Canonical Cuts the Support Period for Non-LTS Ubuntu OSes in Half

The Ubuntu Technical Board voted on a series of important decisions

New Ubuntu operating systems, starting with 13.04 (Raring Ringtail), will only benefit from nine months of support.

The Ubuntu Technical Board took into consideration shortening the support period for new Ubuntu Oses, and they decided to cut it in half.

This means that interim releases, such as Ubuntu 13.04 (Raring Ringtail) will only have 9 months of support, instead of 18. The LTS (long-term support) version will still have 5 years of support.

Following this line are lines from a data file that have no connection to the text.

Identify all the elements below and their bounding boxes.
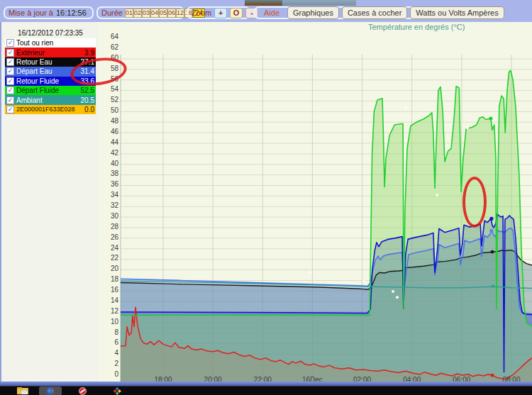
zoom-in-button[interactable]: + xyxy=(214,8,227,18)
y-axis-tick: 16 xyxy=(99,286,118,294)
duration-button-06[interactable]: 06 xyxy=(167,9,176,18)
checkbox-icon[interactable] xyxy=(6,77,14,85)
firefox-icon[interactable] xyxy=(45,387,55,395)
y-axis-tick: 30 xyxy=(99,212,118,220)
y-axis-tick: 14 xyxy=(99,296,118,304)
legend-timestamp: 16/12/2012 07:23:35 xyxy=(5,28,96,38)
chart-panel: Température en degrés (°C) 6462605856545… xyxy=(0,22,532,382)
legend-label: 2E000001F633E028 xyxy=(16,106,75,113)
wallpaper-patch xyxy=(245,0,282,6)
y-axis-tick: 40 xyxy=(99,160,118,167)
y-axis-tick: 54 xyxy=(99,85,118,93)
duration-group: Durée 01 02 03 04 05 06 12 18 24 xyxy=(96,6,184,19)
duration-button-12[interactable]: 12 xyxy=(176,9,184,18)
checkbox-icon[interactable] xyxy=(6,96,14,104)
taskbar xyxy=(0,386,532,395)
y-axis-tick: 46 xyxy=(99,128,118,135)
legend-row-sensor-id[interactable]: 2E000001F633E028 0.0 xyxy=(5,105,96,114)
help-button[interactable]: Aide xyxy=(259,7,284,18)
y-axis-tick: 24 xyxy=(99,244,118,252)
update-label: Mise à jour à xyxy=(9,9,53,17)
y-axis-tick: 10 xyxy=(99,318,118,326)
diamond-icon[interactable] xyxy=(112,387,122,395)
y-axis-tick: 6 xyxy=(99,338,118,346)
y-axis-tick: 0 xyxy=(99,370,118,378)
duration-button-02[interactable]: 02 xyxy=(133,9,142,18)
legend-row-depart-fluide[interactable]: Départ Fluide 52.5 xyxy=(5,86,96,95)
y-axis-tick: 50 xyxy=(99,106,118,114)
y-axis-tick: 18 xyxy=(99,275,118,283)
checkbox-icon[interactable] xyxy=(6,58,14,66)
update-time: 16:12:56 xyxy=(56,9,87,17)
legend-row-exterieur[interactable]: Extérieur 3.9 xyxy=(5,48,96,57)
legend-label: Extérieur xyxy=(16,49,45,57)
toolbar: Mise à jour à 16:12:56 Durée 01 02 03 04… xyxy=(0,6,532,23)
legend-label: Retour Eau xyxy=(16,58,52,66)
y-axis-tick: 62 xyxy=(99,43,118,51)
legend-label: Tout ou rien xyxy=(16,39,53,47)
legend-label: Départ Eau xyxy=(16,67,52,75)
legend-row-tout-ou-rien[interactable]: Tout ou rien xyxy=(5,38,96,48)
blocked-icon[interactable] xyxy=(78,387,87,395)
graphs-button[interactable]: Graphiques xyxy=(287,6,339,19)
duration-button-03[interactable]: 03 xyxy=(142,9,150,18)
legend-label: Retour Fluide xyxy=(16,77,59,85)
checkbox-icon[interactable] xyxy=(6,39,14,47)
legend-value: 52.5 xyxy=(81,87,94,94)
y-axis-tick: 38 xyxy=(99,169,118,177)
y-axis-tick: 4 xyxy=(99,349,118,357)
app-window: Mise à jour à 16:12:56 Durée 01 02 03 04… xyxy=(0,0,532,395)
duration-button-04[interactable]: 04 xyxy=(150,9,159,18)
watts-volts-button[interactable]: Watts ou Volts Ampères xyxy=(410,6,504,19)
y-axis-tick: 22 xyxy=(99,254,118,262)
y-axis-tick: 36 xyxy=(99,180,118,188)
folder-icon[interactable] xyxy=(17,387,30,395)
y-axis-tick: 26 xyxy=(99,233,118,241)
legend-label: Ambiant xyxy=(16,96,43,104)
update-time-group: Mise à jour à 16:12:56 xyxy=(4,6,94,19)
chart-title: Température en degrés (°C) xyxy=(368,23,465,31)
checkboxes-button[interactable]: Cases à cocher xyxy=(342,6,407,19)
zoom-group: Zoom + O - xyxy=(187,6,250,19)
annotation-circle-chart xyxy=(462,177,487,228)
checkbox-icon[interactable] xyxy=(6,67,14,75)
y-axis-tick: 44 xyxy=(99,138,118,146)
y-axis-tick: 64 xyxy=(99,33,118,40)
legend-value: 0.0 xyxy=(84,106,94,113)
y-axis-tick: 8 xyxy=(99,328,118,336)
legend-row-ambiant[interactable]: Ambiant 20.5 xyxy=(5,95,96,104)
duration-button-05[interactable]: 05 xyxy=(159,9,167,18)
desktop-strip xyxy=(0,0,532,6)
y-axis-tick: 52 xyxy=(99,96,118,104)
y-axis-tick: 2 xyxy=(99,360,118,367)
y-axis-tick: 48 xyxy=(99,117,118,125)
y-axis-tick: 20 xyxy=(99,265,118,272)
y-axis-tick: 42 xyxy=(99,149,118,157)
legend-label: Départ Fluide xyxy=(16,87,59,94)
y-axis-tick: 12 xyxy=(99,307,118,315)
y-axis-tick: 34 xyxy=(99,191,118,199)
checkbox-icon[interactable] xyxy=(6,87,14,94)
checkbox-icon[interactable] xyxy=(6,49,14,57)
actions-group: Aide Graphiques Cases à cocher Watts ou … xyxy=(254,6,441,19)
zoom-label: Zoom xyxy=(192,9,211,17)
duration-label: Durée xyxy=(101,9,123,17)
y-axis-tick: 28 xyxy=(99,223,118,230)
checkbox-icon[interactable] xyxy=(6,106,14,113)
duration-button-01[interactable]: 01 xyxy=(125,9,133,18)
legend-value: 3.9 xyxy=(84,49,94,57)
legend-value: 20.5 xyxy=(81,96,94,104)
y-axis-tick: 32 xyxy=(99,201,118,209)
wallpaper-patch-2 xyxy=(282,0,356,6)
zoom-reset-button[interactable]: O xyxy=(230,8,243,18)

“The change in support length from 18 months to 9 months will reduce the number of releases we need to support in parallel while still allowing enough time for our users to upgrade to the next release,” reads the official announcement from Canonical.

The Ubuntu Technical Board also decided on a number of other important issues. Shortening the support time also means that new users will have a limited window (3 months) to upgrade to a new operating system.

The goal of Canonical is to have less stable/LTS releases out at one time, giving them more resources to implement new features instead of offering support.

“These stable/LTS releases will be better supported and leave developers and other contributors with more energy to focus on designing and implementing the next big idea. As Ubuntu enters the age of convergent devices, its contributors will need all the energy they can get for that development,” the announcement also mentions.

As it stands right now, the regular users will not be affected by this change. The numbers show that people will install and use the latest version of Ubuntu and only a small part of the community will be affected by this change.

On the other hand, the developers of third-party software will have to keep up. The rate of Ubuntu releases will not change and every six months a new version will be released, but with the support time cut in half, Canonical's developers will start to implement a lot more features and changes.